The main issue here is that without tests it makes it very difficult to identify whether the software is behaving as it should or not; as I said, not using gems helped me before and I had plans to test an otherwise not-testable software (although it failed in misery). And because of lack of testing in packages such as
dev-ruby/ruby-fcgi, so-called “compatibility patches” get added that don’t really work as they are supposed to.
By having a testsuite you can easily track down issues with concurrency, arch-specific code and other similar classes of problems. Unfortunately, with software that gets complex pretty quickly, and the need for performance overcoming the idea of splitting code in functional units, testing can get pretty ugly.
I currently have two main projects that are in dire need for testing, both failing badly right now; the first is my well-known ruby-elf that, while already having an extensive (maybe too extensive) unit testing suite, lacks some kind of integration testing for the various tools (
rbelf-size and so on) that can ensure that the results they report are the one that are expected of them. The other project is probably one of the most complex projects I ever worked on: feng .

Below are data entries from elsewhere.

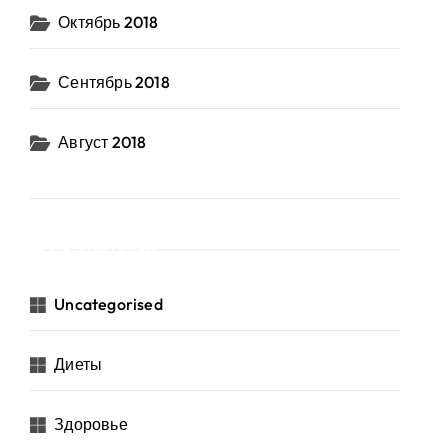
Октябрь 2018
Сентябрь 2018
Август 2018
Категории
Uncategorised
Диеты
Здоровье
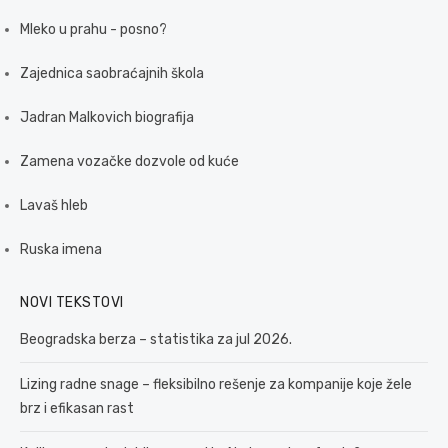
Mleko u prahu - posno?
Zajednica saobraćajnih škola
Jadran Malkovich biografija
Zamena vozačke dozvole od kuće
Lavaš hleb
Ruska imena
NOVI TEKSTOVI
Beogradska berza – statistika za jul 2026.
Lizing radne snage – fleksibilno rešenje za kompanije koje žele
brz i efikasan rast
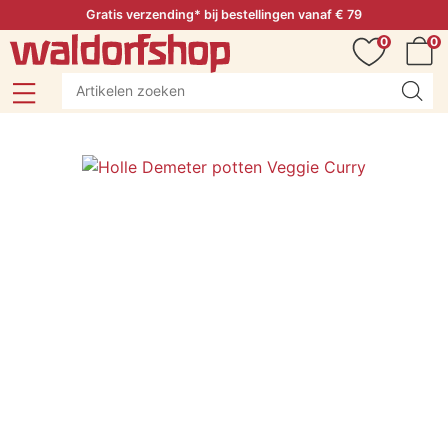
Gratis verzending* bij bestellingen vanaf € 79
0
0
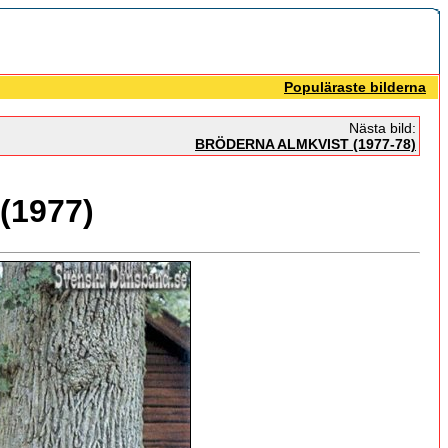
Populäraste bilderna
Nästa bild:
BRÖDERNA ALMKVIST (1977-78)
1977)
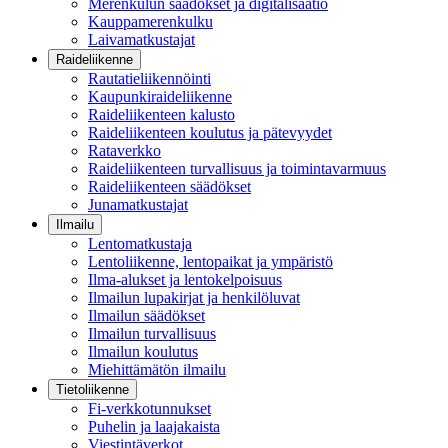
Merenkulun säädökset ja digitalisaatio
Kauppamerenkulku
Laivamatkustajat
Raideliikenne
Rautatieliikennöinti
Kaupunkiraideliikenne
Raideliikenteen kalusto
Raideliikenteen koulutus ja pätevyydet
Rataverkko
Raideliikenteen turvallisuus ja toimintavarmuus
Raideliikenteen säädökset
Junamatkustajat
Ilmailu
Lentomatkustaja
Lentoliikenne, lentopaikat ja ympäristö
Ilma-alukset ja lentokelpoisuus
Ilmailun lupakirjat ja henkilöluvat
Ilmailun säädökset
Ilmailun turvallisuus
Ilmailun koulutus
Miehittämätön ilmailu
Tietoliikenne
Fi-verkkotunnukset
Puhelin ja laajakaista
Viestintäverkot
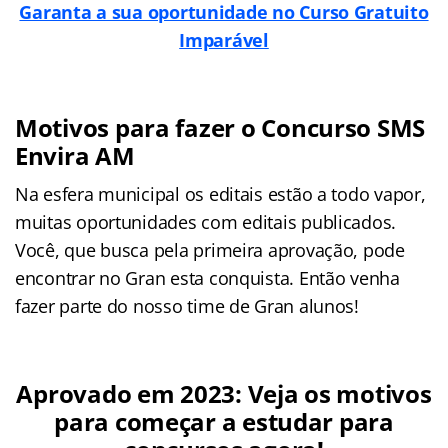
Garanta a sua oportunidade no Curso Gratuito
Imparável
Motivos para fazer o Concurso SMS
Envira AM
Na esfera municipal os editais estão a todo vapor,
muitas oportunidades com editais publicados.
Você, que busca pela primeira aprovação, pode
encontrar no Gran esta conquista. Então venha
fazer parte do nosso time de Gran alunos!
Aprovado em 2023: Veja os motivos
para começar a estudar para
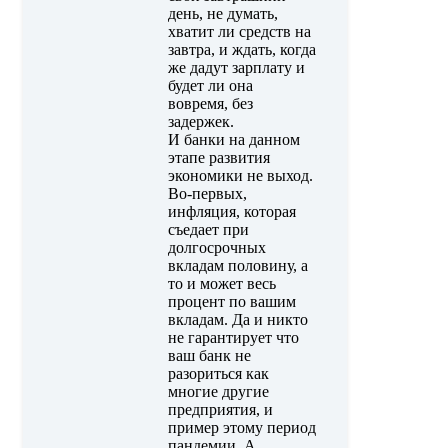
день, не думать,
хватит ли средств на
завтра, и ждать, когда
же дадут зарплату и
будет ли она
вовремя, без
задержек.
И банки на данном
этапе развития
экономики не выход.
Во-первых,
инфляция, которая
съедает при
долгосрочных
вкладам половину, а
то и может весь
процент по вашим
вкладам. Да и никто
не гарантирует что
ваш банк не
разориться как
многие другие
предприятия, и
пример этому период
пандемии. А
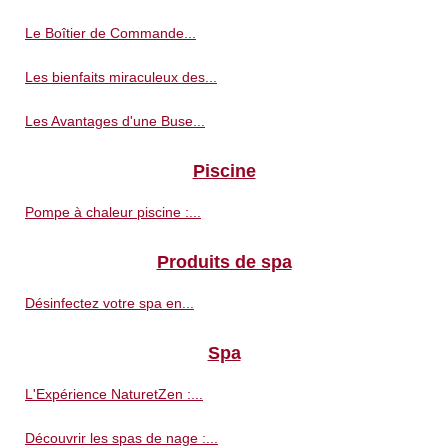
Le Boîtier de Commande...
Les bienfaits miraculeux des...
Les Avantages d'une Buse...
Piscine
Pompe à chaleur piscine :...
Produits de spa
Désinfectez votre spa en...
Spa
L'Expérience NaturetZen :...
Découvrir les spas de nage :...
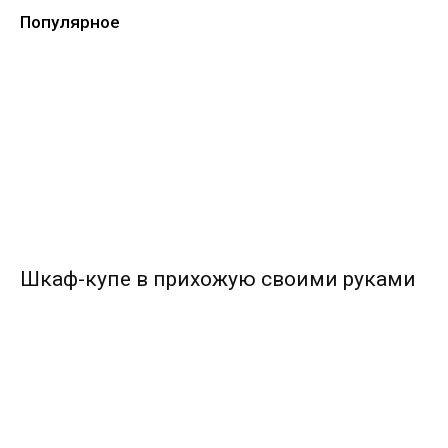
Популярное
Шкаф-купе в прихожую своими руками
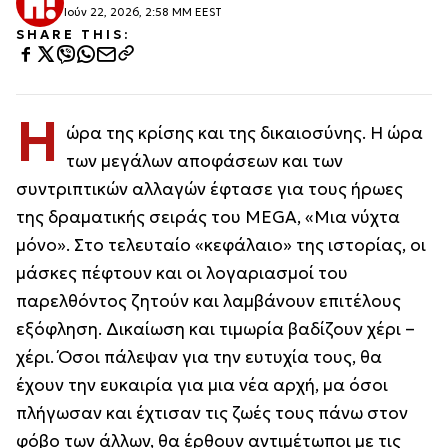
Ιούν 22, 2026, 2:58 ΜΜ EEST
SHARE THIS:
Η
ώρα της κρίσης και της δικαιοσύνης. Η ώρα
των μεγάλων αποφάσεων και των
συντριπτικών αλλαγών έφτασε για τους ήρωες
της δραματικής σειράς του MEGA, «Μια νύχτα
μόνο». Στο τελευταίο «κεφάλαιο» της ιστορίας, οι
μάσκες πέφτουν και οι λογαριασμοί του
παρελθόντος ζητούν και λαμβάνουν επιτέλους
εξόφληση. Δικαίωση και τιμωρία βαδίζουν χέρι –
χέρι. Όσοι πάλεψαν για την ευτυχία τους, θα
έχουν την ευκαιρία για μια νέα αρχή, μα όσοι
πλήγωσαν και έχτισαν τις ζωές τους πάνω στον
φόβο των άλλων, θα έρθουν αντιμέτωποι με τις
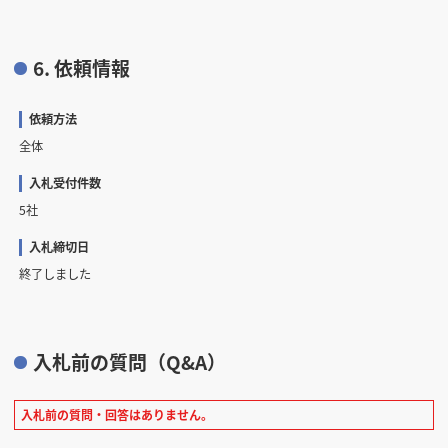
6. 依頼情報
依頼方法
全体
入札受付件数
5社
入札締切日
終了しました
入札前の質問（Q&A）
入札前の質問・回答はありません。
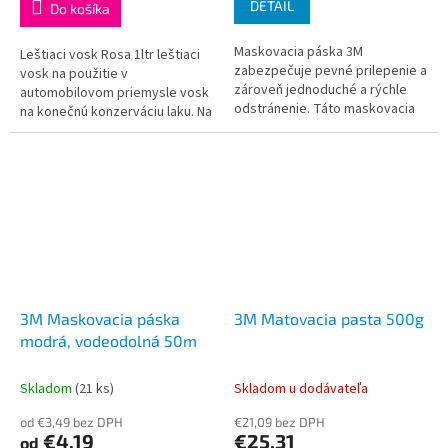
DETAIL
Do košíka
Maskovacia páska 3M
Leštiaci vosk Rosa 1ltr leštiaci
zabezpečuje pevné prilepenie a
vosk na použitie v
zároveň jednoduché a rýchle
automobilovom priemysle vosk
odstránenie. Táto maskovacia
na konečnú konzerváciu laku. Na
páska je určená pre
povrchu vytvára film, ktorý
automobilový priemysel vďaka
potom chráni karosériu pred...
svojej vysokej...
3M Maskovacia páska
3M Matovacia pasta 500g
modrá, vodeodolná 50m
Skladom
(21 ks)
Skladom u dodávateľa
od €3,49 bez DPH
€21,09 bez DPH
€4,19
€25,31
od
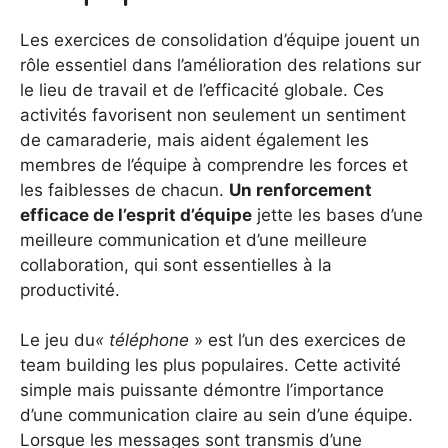
Les exercices de consolidation d’équipe jouent un
rôle essentiel dans l’amélioration des relations sur
le lieu de travail et de l’efficacité globale. Ces
activités favorisent non seulement un sentiment
de camaraderie, mais aident également les
membres de l’équipe à comprendre les forces et
les faiblesses de chacun.
Un renforcement
efficace de l’esprit d’équipe
jette les bases d’une
meilleure communication et d’une meilleure
collaboration, qui sont essentielles à la
productivité.
Le jeu du
« téléphone
» est l’un des exercices de
team building les plus populaires. Cette activité
simple mais puissante démontre l’importance
d’une communication claire au sein d’une équipe.
Lorsque les messages sont transmis d’une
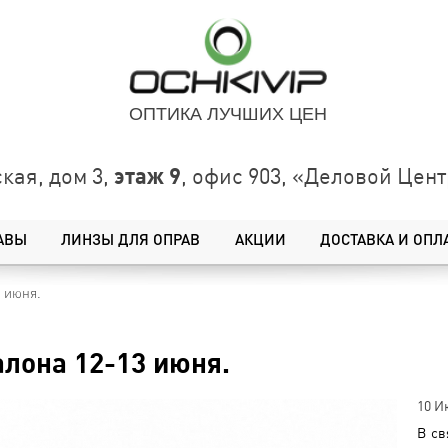
ОПТИКА ЛУЧШИХ ЦЕН
этаж 9
кая, дом 3,
, офис 903, «Деловой Це
АВЫ
ЛИНЗЫ ДЛЯ ОПРАВ
АКЦИИ
ДОСТАВКА И ОПЛ
3 июня.
алона 12-13 июня.
10 И
В св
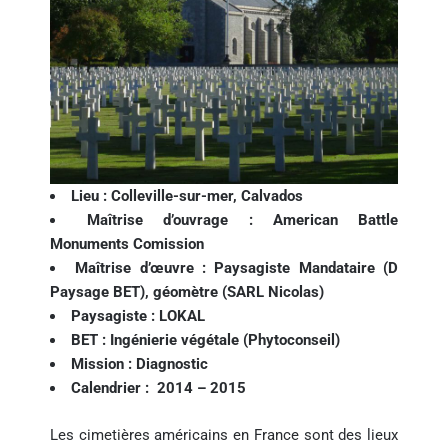
Lieu :
Colleville-sur-mer, Calvados
Maîtrise d’ouvrage :
American Battle
Monuments Comission
Maîtrise d’œuvre :
Paysagiste Mandataire (D
Paysage BET), géomètre (SARL Nicolas)
Paysagiste : LOKAL
BET :
Ingénierie végétale (Phytoconseil)
Mission : D
iagnostic
Calendrier :
2014 – 2015
Les cimetières américains en France sont des lieux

Testing feng is a very interesting task, since you cannot stop at testing the functional units in it (which, by the way, does not exist: all the code depends one way or another on another piece of it!), you’ve got to test at the protocol level. Now, RTSP is derived out of HTTP, so one could expect that using the methods employed to test HTTP would be good enough.. not the case though: while testing an HTTP server or a web application can be tricky, it’s at least an order of magnitude easier than testing a streaming server. I can write basic tests that ensure the correct behaviour of the server to a series of RTSP requests, but it’d also have to check the RTP data being sent to be correct, and that RTCP is sent and received correctly.
As I said, it’s also pretty difficult to test the software with unit testing, because the various subsystems are not entirely isolated one from the other, so testing the various pieces requires to either fake the presence of the other subsystems, or heavily splitting the code. They rely not only on functions but also on data structure, and the presence of certain, coherent data inside these. Splitting the code is though not always an option because it might get ugly to have good performances out of it, or might require very ugly interfaces to pass the data around.
Between one thing and the other that I have seen lately, I’m really hoping one day to work on some project where extensive testing is a hard requirement, rather than something that I’m doing myself, alone, and is not essential to deliver the code. Sigh.